You Can’t Talk Around Chaos
When most climate scientists, who have little understanding of chaos, are even willing to mention chaos they talk about the climate being on an “attractor”, which is the shape in phase space (climate variables being the coordinates of this many-dimensional space) of where the climate can be.
They then say that while they may not be able to predict exactly where on the attractor the climate is, which is actually the weather, the attractor will give the bounds of this weather, which is the climate. Thus they say that while the weather is unpredictable more than ten days into the future, the climate is not.
This explanation conveniently ignores the fact that there is no way to ever know if a climate model’s attractor is the same as nature’s. When I was at NASA GISS I pointed this out to Dr. Gavin Schmidt, current head of NASA GISS (anointed by former head Dr. James Hansen, the father of global warming) and leading climate change spokesperson.
His response was, “We just have to hope they are on the same attractor”, literally using the word “hope.” They are almost certainly not so a climate model can’t predict nature’s climate.
Moreover, there is no way to ever know what either attractor looks like. Some climate modelers, as a sop to chaos, pretend to know what an attractor looks like, at least a climate model’s, by running “ensembles” — groups of runs of the same climate simulation starting from different initial conditions.
Each run is expensive and time-consuming so there aren’t usually enough to be even statistically significant. They often just average these runs and that is their climate prediction. But this average may not even be possible in the climate system.
Which Is It, “Abrupt Climate Change: Inevitable Surprises” Or Can Climate Be Predicted?
Obviously, it can’t be both. If you are surprised it means you didn’t predict it would happen. And then to call the surprise “inevitable” means the only thing you are certain of is that you can’t predict climate.

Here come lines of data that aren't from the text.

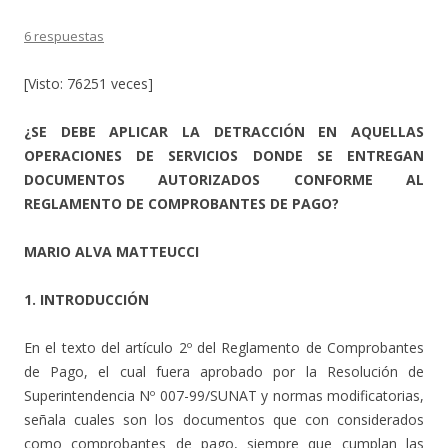
6 respuestas
[Visto: 76251 veces]
¿SE DEBE APLICAR LA DETRACCIÓN EN AQUELLAS
OPERACIONES DE SERVICIOS DONDE SE ENTREGAN
DOCUMENTOS AUTORIZADOS CONFORME AL
REGLAMENTO DE COMPROBANTES DE PAGO?
MARIO ALVA MATTEUCCI
1. INTRODUCCIÓN
En el texto del artículo 2º del Reglamento de Comprobantes
de Pago, el cual fuera aprobado por la Resolución de
Superintendencia Nº 007-99/SUNAT y normas modificatorias,
señala cuales son los documentos que con considerados
como comprobantes de pago, siempre que cumplan las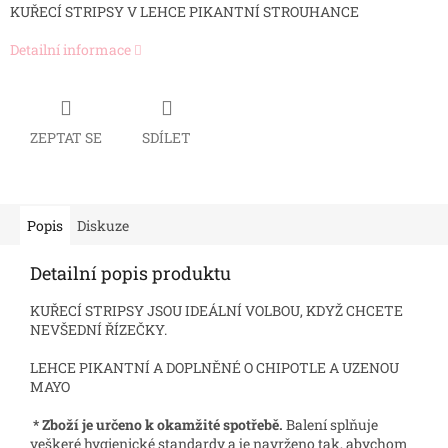
KUŘECÍ STRIPSY V LEHCE PIKANTNÍ STROUHANCE
Detailní informace
ZEPTAT SE
SDÍLET
Popis
Diskuze
Detailní popis produktu
KUŘECÍ STRIPSY JSOU IDEÁLNÍ VOLBOU, KDYŽ CHCETE
NEVŠEDNÍ ŘÍZEČKY.
LEHCE PIKANTNÍ A DOPLNĚNÉ O CHIPOTLE A UZENOU
MAYO
* Zboží je určeno k okamžité spotřebě.
Balení splňuje
veškeré hygienické standardy a je navrženo tak, abychom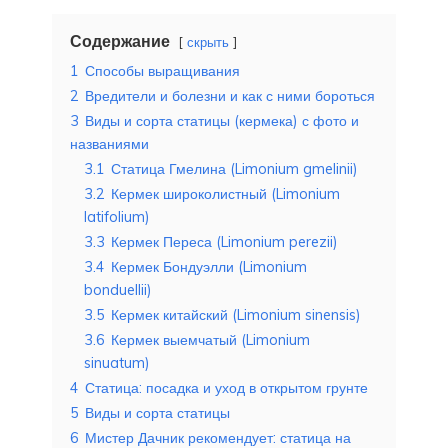
Содержание
скрыть
1
Способы выращивания
2
Вредители и болезни и как с ними бороться
3
Виды и сорта статицы (кермека) с фото и
названиями
3.1
Статица Гмелина (Limonium gmelinii)
3.2
Кермек широколистный (Limonium
latifolium)
3.3
Кермек Переса (Limonium perezii)
3.4
Кермек Бондуэлли (Limonium
bonduellii)
3.5
Кермек китайский (Limonium sinensis)
3.6
Кермек выемчатый (Limonium
sinuatum)
4
Статица: посадка и уход в открытом грунте
5
Виды и сорта статицы
6
Мистер Дачник рекомендует: статица на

I was a contributor to the National Academies book Abrupt Climate Change: Inevitable Surprises. So was Dr. Gavin Schmidt. Unlike Schmidt, I questioned the whole premise but was just a graduate student at the time so I didn’t speak up.
Abrupt climate change involves “tipping points.” The climate is relatively and slowly changing until it reaches a point where it rapidly changes, to an opposite extreme to that where it was originally headed.

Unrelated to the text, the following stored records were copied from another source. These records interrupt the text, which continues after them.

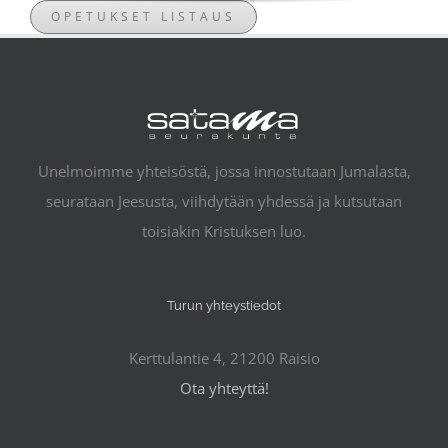
OPETUKSET LISTAUS
Unelmoimme yhteisöstä, jossa innostutaan Jumalasta,
seurataan Jeesusta, viihdytään yhdessä ja kutsutaan
toisiakin Kristuksen luo.
Turun yhteystiedot
Kerttulantie 4, 21200 Raisio
Ota yhteyttä!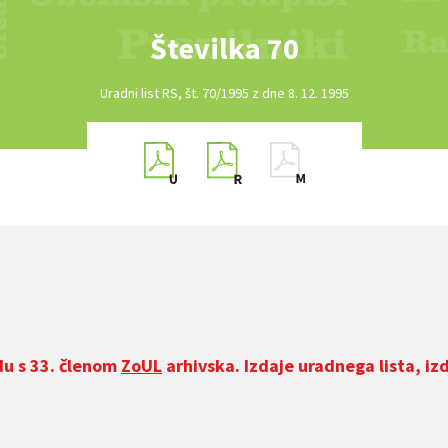
Številka 70
Uradni list RS, št. 70/1995 z dne 8. 12. 1995
du s 33. členom
ZoUL
arhivska. Izdaje uradnega lista, iz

For example, it has been theorized by climate scientists that global warming will cause the ice caps to melt and the resulting freshwater will turn off the thermohaline circulation causing an ice age (which the Earth’s current orbital parameters already favor). This was the basis for the movie “The Day After Tomorrow.” (We may need as much greenhouse gas as we can generate.)

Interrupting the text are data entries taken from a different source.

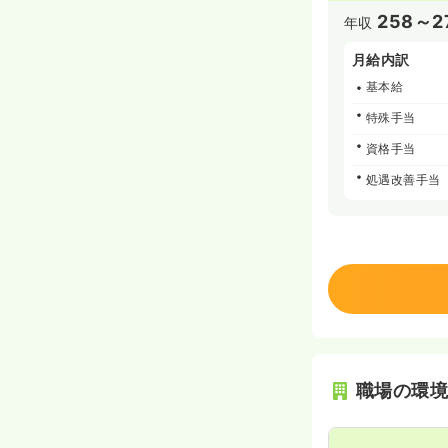
258～2
年収
月給内訳
基本給
特殊手当
資格手当
処遇改善手当
職場の環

For tipping points think of a dice on its edge and which way it rolls. This is even classically unpredictable — an infinitesimal, unknowable difference in conditions could determine which way it tips, which is again just chaos.
Physicists who work with quantum mechanics have already admitted this fundamental unpredictability — it is time for climate modelers to do the same. (Einstein: “God does not play dice with the universe.” Bohr: “Stop telling God what to do.”)
Similarly, some climate modelers study whether climate systems have multiple equilibria — different possible steady-states. If there are multiple equilibria then you can’t predict which equilibrium will occur and thus you can’t predict climate.
Climate Models Were Never Meant For Prediction
When I first started in climate modeling as a graduate student in the early 1990s it was understood that if you ever claimed that climate models could actually predict climate it would be the end of your career — the same as if you proposed perpetual motion or cold fusion.
Climate models were for studying the various processes of climate. You would research a climate process (insolation in my case then), parameterize (approximate) it in program code in a climate model and study its effect on the resulting climate output from the model.
Unfortunately, some scientists who cared more about publicity than climate science, particularly those who had no graduate work in climate science (or chaos) and could never be famous in their own fields, ignored this warning.
This was followed by non-scientists, often failing entertainers, taking over as climate spokespeople. See my article Who Is Qualified To Be A Climate Spokesperson?
If A Climate Model Could Predict Climate Why Would You Need More Than One?
There are numerous climate models and each is extremely expensive. That there are numerous models, that they originally (before comparison) gave significantly different results, and that they are compared, with none hailed as definitive, shows that climate modelers know no model can predict climate, they just want to have their own, for publication and funding advantage.
Climate modelers then say that because most of these models now show global warming that proves global warming. However, this ignores that scientists are all-too-human and don’t want to be outliers — after comparison, they literally tune their climate models (this is easily done) to give results more like the rest of the herd.
Plus they even started with an assumed result (warming), which is well-known in science to skew results toward that assumption.